- Task directions: Show all lines from the data that include the word "người".

[Stored items]
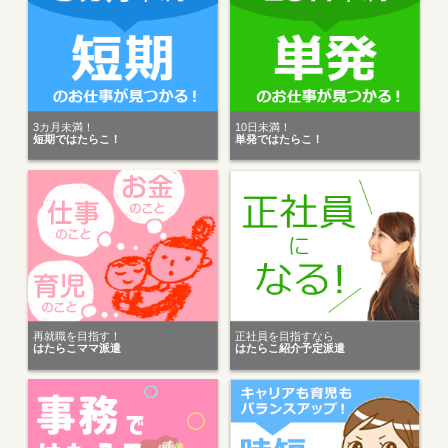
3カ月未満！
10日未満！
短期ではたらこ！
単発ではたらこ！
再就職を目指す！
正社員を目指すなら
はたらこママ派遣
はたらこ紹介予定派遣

---

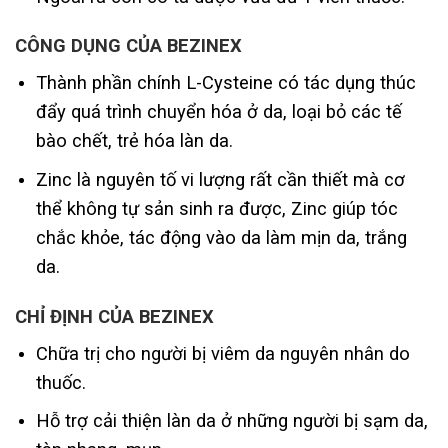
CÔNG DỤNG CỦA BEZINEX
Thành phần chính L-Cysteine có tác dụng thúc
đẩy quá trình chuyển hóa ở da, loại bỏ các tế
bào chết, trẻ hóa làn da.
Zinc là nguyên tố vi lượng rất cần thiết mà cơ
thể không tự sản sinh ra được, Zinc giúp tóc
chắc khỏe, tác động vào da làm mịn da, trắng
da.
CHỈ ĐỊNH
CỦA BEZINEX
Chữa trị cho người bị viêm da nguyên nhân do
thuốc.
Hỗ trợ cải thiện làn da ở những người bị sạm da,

- Exercise response:
Chữa trị cho người bị viêm da nguyên nhân do
Hỗ trợ cải thiện làn da ở những người bị sạm da,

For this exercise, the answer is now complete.